### [DATA SUPPLIED]
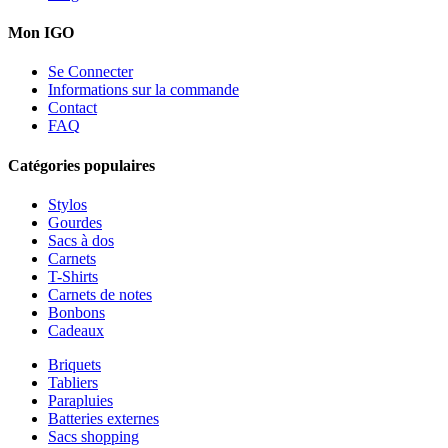
Mon IGO
Se Connecter
Informations sur la commande
Contact
FAQ
Catégories populaires
Stylos
Gourdes
Sacs à dos
Carnets
T-Shirts
Carnets de notes
Bonbons
Cadeaux
Briquets
Tabliers
Parapluies
Batteries externes
Sacs shopping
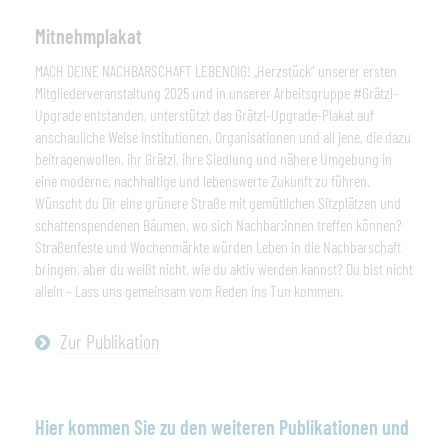
Mitnehmplakat
MACH DEINE NACHBARSCHAFT LEBENDIG! „Herzstück“ unserer ersten
Mitgliederveranstaltung 2025 und in unserer Arbeitsgruppe #Grätzl-
Upgrade entstanden, unterstützt das Grätzl-Upgrade-Plakat auf
anschauliche Weise Institutionen, Organisationen und all jene, die dazu
beitragenwollen, ihr Grätzl, ihre Siedlung und nähere Umgebung in
eine moderne, nachhaltige und lebenswerte Zukunft zu führen.
Wünscht du Dir eine grünere Straße mit gemütlichen Sitzplätzen und
schattenspendenen Bäumen, wo sich Nachbar:innen treffen können?
Straßenfeste und Wochenmärkte würden Leben in die Nachbarschaft
bringen, aber du weißt nicht, wie du aktiv werden kannst? Du bist nicht
allein – Lass uns gemeinsam vom Reden ins Tun kommen.
Zur Publikation
Hier kommen Sie zu den weiteren Publikationen und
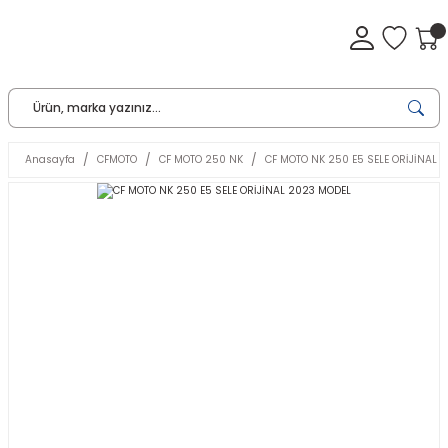
Anasayfa
CFMOTO
CF MOTO 250 NK
CF MOTO NK 250 E5 SELE ORİJİNAL 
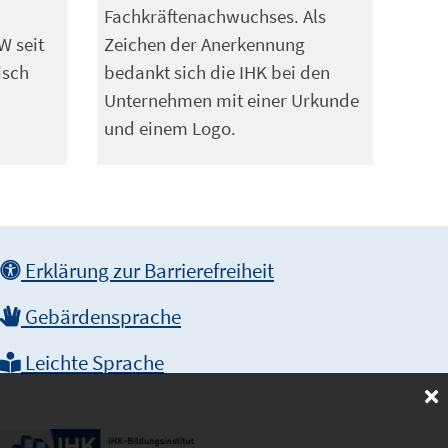
Fachkräftenachwuchses. Als
W seit
Zeichen der Anerkennung
isch
bedankt sich die IHK bei den
Unternehmen mit einer Urkunde
und einem Logo.
Erklärung zur Barrierefreiheit
Gebärdensprache
Leichte Sprache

### [TASK TO CARRY OUT]
Set down again, word for word, every line from the one with "Straßenfeste und Wochenmärkte" to the one with "und einem Logo." in the entries above, and omit the pictures.

### [EXPECTED ANSWER]
Straßenfeste und Wochenmärkte würden Leben in die Nachbarschaft
bringen, aber du weißt nicht, wie du aktiv werden kannst? Du bist nicht
allein – Lass uns gemeinsam vom Reden ins Tun kommen.
Zur Publikation
Hier kommen Sie zu den weiteren Publikationen und
Anasayfa
CFMOTO
CF MOTO 250 NK
CF MOTO NK 250 E5 SELE ORİJİNAL 
Fachkräftenachwuchses. Als
W seit
Zeichen der Anerkennung
isch
bedankt sich die IHK bei den
Unternehmen mit einer Urkunde
und einem Logo.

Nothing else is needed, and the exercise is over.